Segment Start: Data supplied
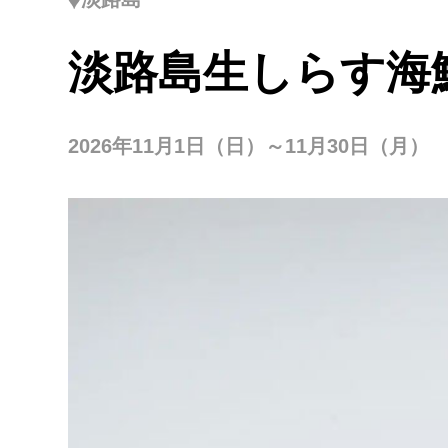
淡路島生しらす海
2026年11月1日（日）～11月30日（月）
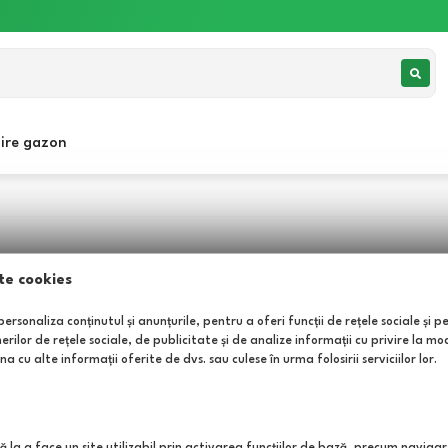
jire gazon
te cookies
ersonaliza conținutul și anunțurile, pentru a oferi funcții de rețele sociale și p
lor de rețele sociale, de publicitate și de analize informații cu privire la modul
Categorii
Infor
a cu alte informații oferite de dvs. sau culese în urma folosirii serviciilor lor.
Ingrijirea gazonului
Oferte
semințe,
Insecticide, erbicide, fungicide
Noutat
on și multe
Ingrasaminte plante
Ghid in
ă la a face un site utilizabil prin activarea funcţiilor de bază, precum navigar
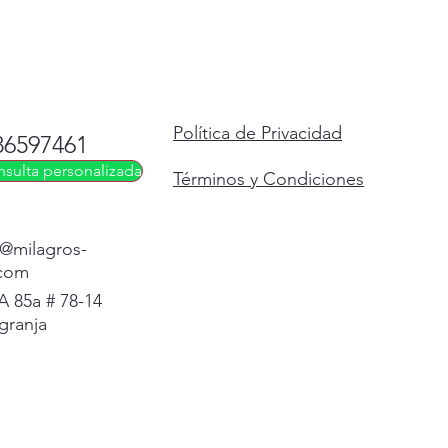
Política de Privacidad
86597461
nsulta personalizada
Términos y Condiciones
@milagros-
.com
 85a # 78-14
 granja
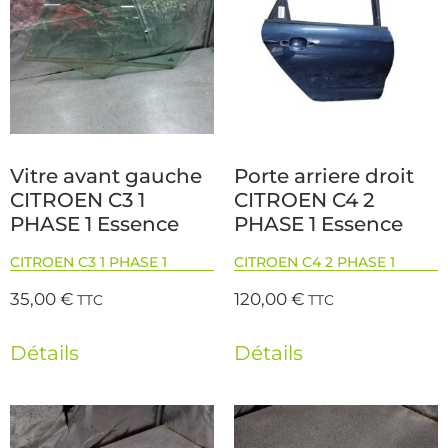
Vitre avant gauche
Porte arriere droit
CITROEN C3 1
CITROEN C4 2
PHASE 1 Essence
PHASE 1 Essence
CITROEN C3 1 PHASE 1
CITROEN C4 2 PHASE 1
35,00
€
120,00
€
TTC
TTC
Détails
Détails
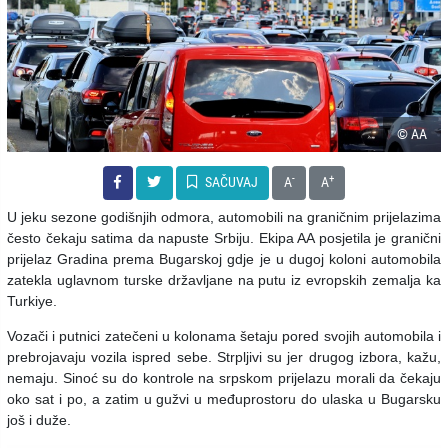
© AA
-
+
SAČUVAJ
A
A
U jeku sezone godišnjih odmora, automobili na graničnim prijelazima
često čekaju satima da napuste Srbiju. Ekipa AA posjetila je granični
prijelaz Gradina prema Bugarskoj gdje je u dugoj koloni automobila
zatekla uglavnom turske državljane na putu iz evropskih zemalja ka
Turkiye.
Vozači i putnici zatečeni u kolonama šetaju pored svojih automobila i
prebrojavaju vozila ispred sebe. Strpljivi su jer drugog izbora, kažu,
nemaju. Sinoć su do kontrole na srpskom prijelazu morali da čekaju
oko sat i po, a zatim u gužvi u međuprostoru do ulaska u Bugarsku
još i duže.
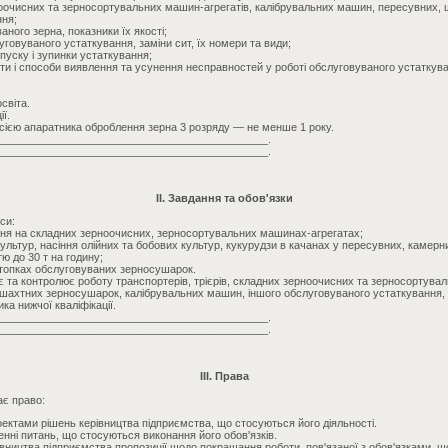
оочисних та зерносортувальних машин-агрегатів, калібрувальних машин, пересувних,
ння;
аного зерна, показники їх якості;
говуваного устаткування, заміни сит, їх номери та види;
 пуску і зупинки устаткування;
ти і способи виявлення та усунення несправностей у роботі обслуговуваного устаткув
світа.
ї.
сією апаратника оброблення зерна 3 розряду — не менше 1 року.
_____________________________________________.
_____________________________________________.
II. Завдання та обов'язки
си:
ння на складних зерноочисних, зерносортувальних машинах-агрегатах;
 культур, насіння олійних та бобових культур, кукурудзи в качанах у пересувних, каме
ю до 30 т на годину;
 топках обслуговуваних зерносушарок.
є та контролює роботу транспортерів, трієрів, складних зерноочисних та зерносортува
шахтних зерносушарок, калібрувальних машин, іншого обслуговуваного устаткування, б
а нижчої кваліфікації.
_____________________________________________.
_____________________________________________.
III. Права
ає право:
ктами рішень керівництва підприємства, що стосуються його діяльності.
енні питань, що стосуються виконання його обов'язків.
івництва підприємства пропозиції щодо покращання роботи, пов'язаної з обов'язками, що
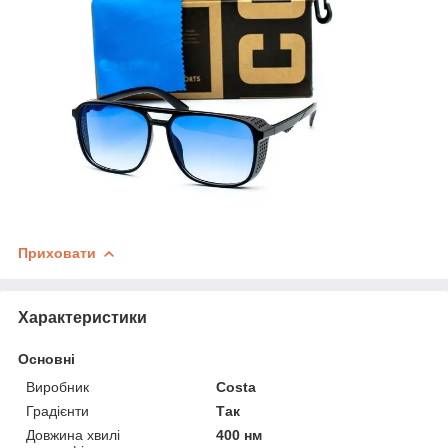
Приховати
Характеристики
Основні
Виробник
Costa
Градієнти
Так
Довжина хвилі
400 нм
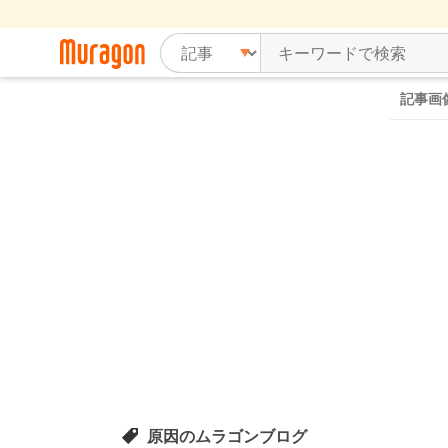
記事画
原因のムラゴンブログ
Segment End: Data supplied
Work order »
Nothing but lines that contain "CITROEN" should appear in the answer. Copy each from the records.

Response area »
CITROEN C3 1
CITROEN C4 2
CITROEN C3 1 PHASE 1
CITROEN C4 2 PHASE 1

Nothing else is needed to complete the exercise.